Rommel’s Attack at El Alamein – Aug 30 – Sept 6 1942

Rommel launched his attack on the night of August 30/31. The attack took the form of three simultaneous thrusts; one against the northern sector, one in the central sector and the major effort in the south. The northern thrust was easily repulsed. The effort in the center made some gain but was driven back by a counterattack. The major thrust in the south was made by the DAK and the Italian Armored Corps. By 1000, on the 31, the German 15.Panzerdivision and the 21.Panzerdivision had penetrated the mine field near Quaret El Himeimat and by mid-afternoon, the German 90.LAD had breached the mine field near Ruweisat Ridge. The Trieste Motorized Division was the only Italian division that ever penetrated the mine, field. During the afternoon of August 31, mobile elements of the British 7th Armoured Division had been hit by elements of the German 15.Panzerdivision and had withdrawn to the east according to plan. The German 21.Panzerdivision had turned toward the northeast after passing through the mine field and had run into the British 22nd Armoured Brigade located in their prepared position on the southeastern slope of Alem El Helfa. This German unit suffered heavy losses and withdrew after dark. During the night Rommel’s spearheads were hit hard by the RAF.

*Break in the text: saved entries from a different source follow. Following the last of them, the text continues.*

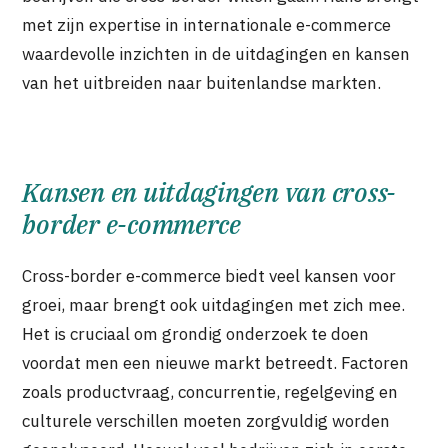
met zijn expertise in internationale e-commerce
waardevolle inzichten in de uitdagingen en kansen
van het uitbreiden naar buitenlandse markten.
Kansen en uitdagingen van cross-
border e-commerce
Cross-border e-commerce biedt veel kansen voor
groei, maar brengt ook uitdagingen met zich mee.
Het is cruciaal om grondig onderzoek te doen
voordat men een nieuwe markt betreedt. Factoren
zoals productvraag, concurrentie, regelgeving en
culturele verschillen moeten zorgvuldig worden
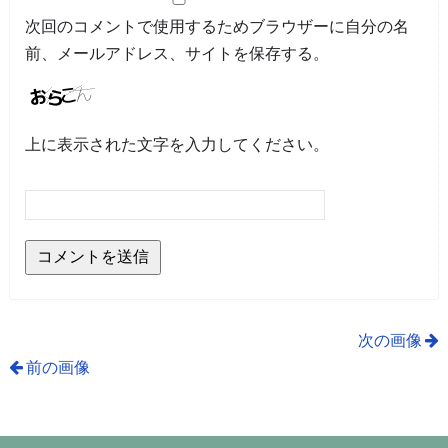
次回のコメントで使用するためブラウザーに自分の名
前、メールアドレス、サイトを保存する。
上に表示された文字を入力してください。
次の画像
前の画像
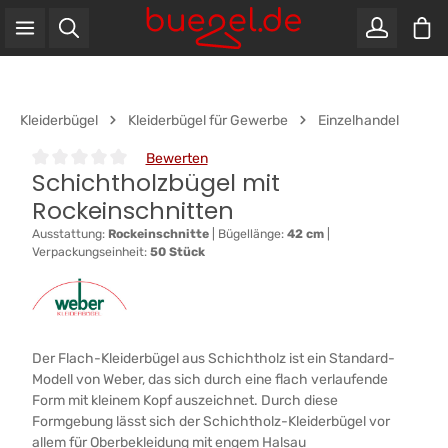
War
Zum Hauptinhalt springen
Kleiderbügel
Kleiderbügel für Gewerbe
Einzelhandel
Bewerten
Schichtholzbügel mit
Durchschnittliche Bewertung von 0 von 5 Sternen
Rockeinschnitten
Ausstattung:
Rockeinschnitte
|
Bügellänge:
42 cm
|
Verpackungseinheit:
50 Stück
Der Flach-Kleiderbügel aus Schichtholz ist ein Standard-
Modell von Weber, das sich durch eine flach verlaufende
Form mit kleinem Kopf auszeichnet. Durch diese
Formgebung lässt sich der Schichtholz-Kleiderbügel vor
allem für Oberbekleidung mit engem Halsau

On Sep 1, the 15. and 21. Panzerdivisions attacked the Alem El Helfa position, and as soon as Montgomery decided that this was the main armored thrust he moved elements of the 10th Armoured Division from the east and the 23rd Armoured Regiment from the north alongside the 22nd Armoured Division. British armor had learned their lesson at the Gazala line. This time they fought from their well prepared positions under the protection of their artillery and antitank guns. The Germans suffered heavy losses in armor, and during the next two days Rommel seemed undecided as to where to attack with his tanks. The refusal of the British armor to leave their positions was an action he had not contemplated, and the longer range of the new British tanks and antitank guns presented a different problem than the one he had solved so effectively at the Gazala line. The mobile British armored units on the south continued to deliver harassing attacks from that direction and the RAF was hitting him continuously. On Sep 3, the British launched an attack to the south with the 2nd New Zealand Division that was successful advancing a short distance but was not successful in closing the gap in the mine field. This attack by the British seemed to be the final factor that convinced Rommel that his offensive had failed. On Sep 4, he began his withdrawal to the west. The British continued to press some attacks with the 2nd New Zealand Division and mobile armored units from the south, but the bulk of the British armor remained in position along the Alem El Helfa Ridge. The Axis bitterly contested each yard of their foothold east of the mine field. On Sep 6, they still retained a small nose in the mine field and Montgomery decided to allow them to keep it as it had no material effect on his own position. After having allowed Rommel to expend his precious supplies and equipment, Montgomery was now ready to make his final preparation for the offensive that was to end in the destruction of the Axis forces in North Africa.